The use of personification in literature includes some of the earliest surviving literary works. The fables of Aesop, dating to at least 400 B.C., were famous for giving human motives and failings to animals and natural forces such as the wind and the sun. Ancient cultures often regarded natural forces in similar fashion, and this carried over into, for example, myths and legends of the Greek gods. The Greek writer Homer turned this belief into a literary device, employing personification in his epic poems The Iliad and The Odyssey. The latter poem opens with a prayer to the Muses; these Greek goddesses were the personifications of art forms such as poetry and dance.
Writers sometimes use personification in literature to express an idea. In his 19th-century poem “Ode on a Grecian Urn,” John Keats briefly compares the urn of the title to a human historian. He does not maintain this metaphor in other lines of the poem; it is just a way to convey how the urn brings the knowledge and art of antiquity into modern times. In other verses, Keats compares the urn to a child and a virgin bride. He uses these descriptions because readers of his time would associate them with innocence and unspoiled beauty, qualities he wishes to assign to the Grecian vase.

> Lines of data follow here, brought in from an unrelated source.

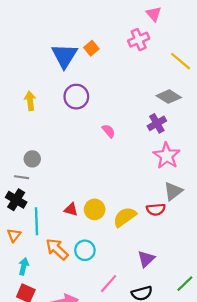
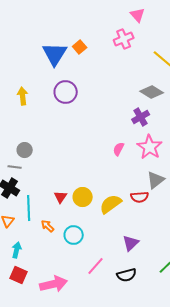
pink semicircle: (109, 131) -> (119, 149), moved, turned -112
red triangle: (71, 209) -> (61, 197), turned 48
orange arrow: (57, 249) -> (48, 226), moved, size x0.6

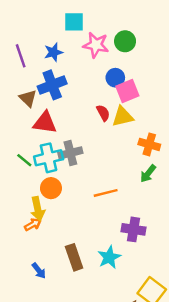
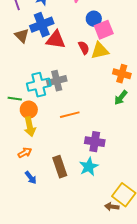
red triangle: (45, 123) -> (56, 40), moved
green line: (24, 160) -> (15, 99), moved, turned -32
orange circle: (51, 188) -> (29, 110), moved
orange line: (106, 193) -> (70, 115), moved
orange arrow: (33, 225) -> (25, 153), moved
purple cross: (134, 229) -> (95, 142), moved

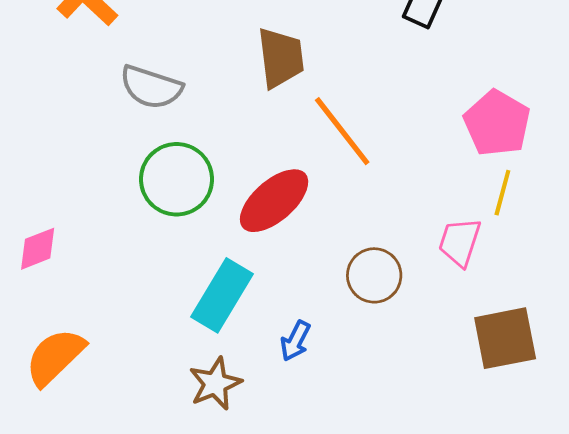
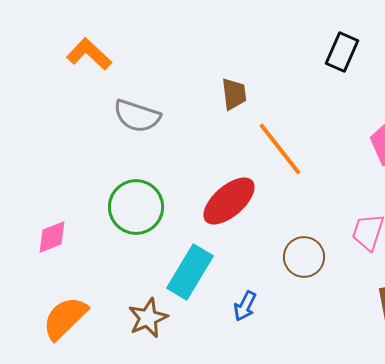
brown trapezoid: (281, 58) -> (234, 94), size x0.7
green circle: (177, 179) -> (136, 207), moved
brown star: (215, 384) -> (148, 318), moved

The 20th-century poem “Rhapsody on a Winter Night” by T.S. Eliot is perhaps one of the best-known examples of personification in literature. Eliot assigns human qualities to a street lamp, which then narrates the rest of the poem. The lamp describes the moon overhead as an old woman, alone in the night with her fading memory and a few treasured objects. In the 1980s, composer Andrew Lloyd Webber adapted the poem into the hit song “Memory” from his musical Cats, introducing a new generation to Eliot’s words.

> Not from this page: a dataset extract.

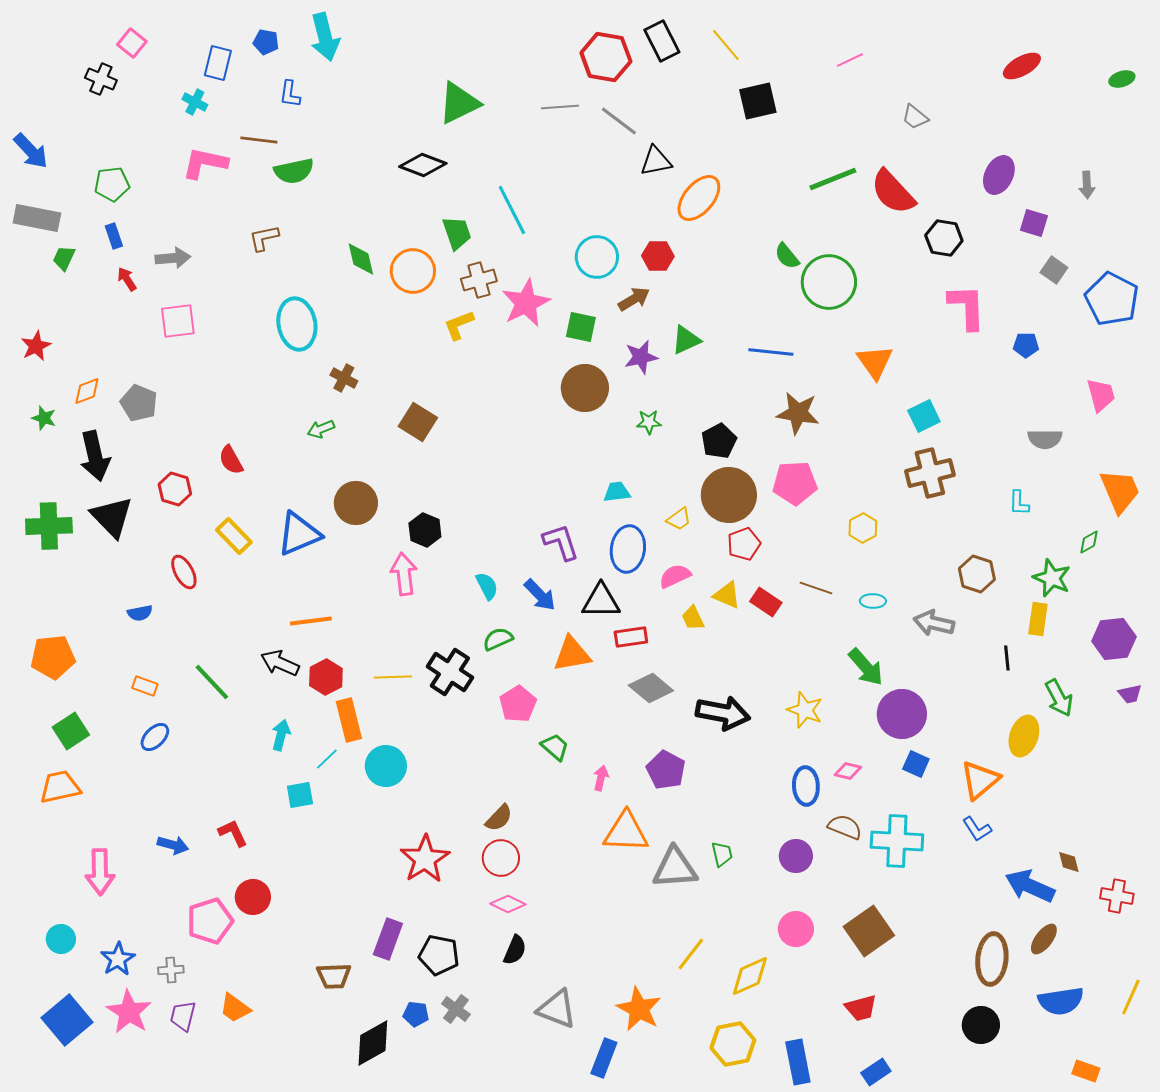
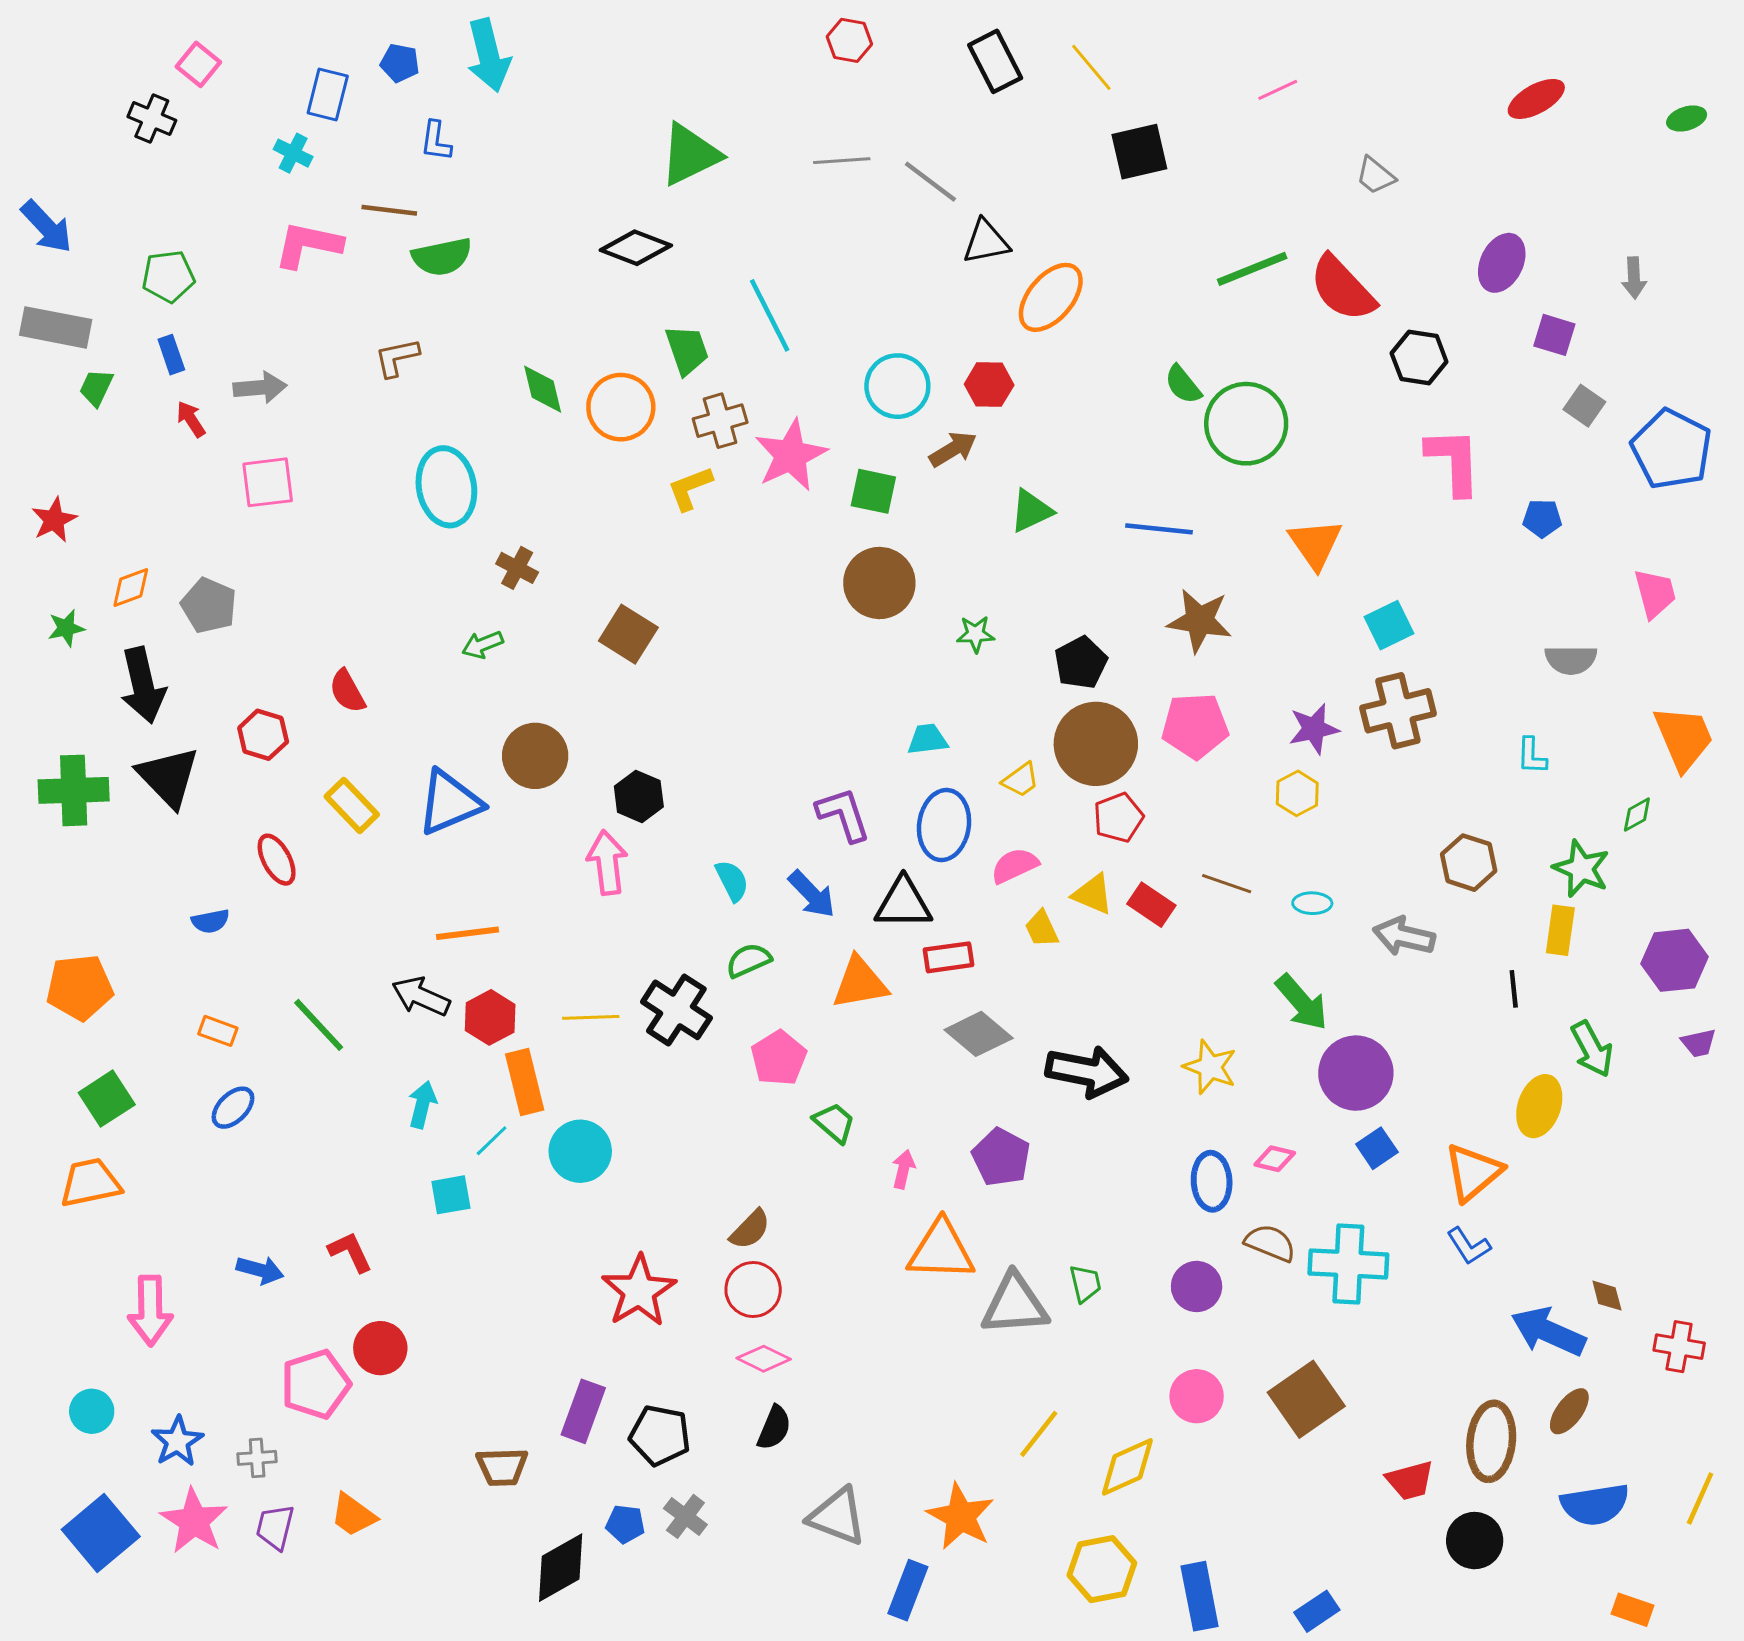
red hexagon: (606, 57) -> (849, 40), moved, size x0.6
purple star: (641, 357) -> (1314, 729), moved
green star: (44, 418) -> (66, 628), turned -30
blue square: (916, 764) -> (1377, 1148), turned 32
red trapezoid: (861, 1008) -> (1410, 1480), moved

Modern writers continue to use personification in literature, sometimes in unusual ways. In his 1990 novel Skinny Legs and All, Tom Robbins provides human personalities and desires to a group of inanimate objects, including a spoon and a can of beans. Aside from being a classic example of Robbins’ quirky style, the trick allows Robbins to comment on human activity from the viewpoint of non-human objects. In the same decade, Neil Gaiman’s comic book The Sandman personified abstract human experiences, such as desire and madness, into central characters. The title character was the personification of human dreaming.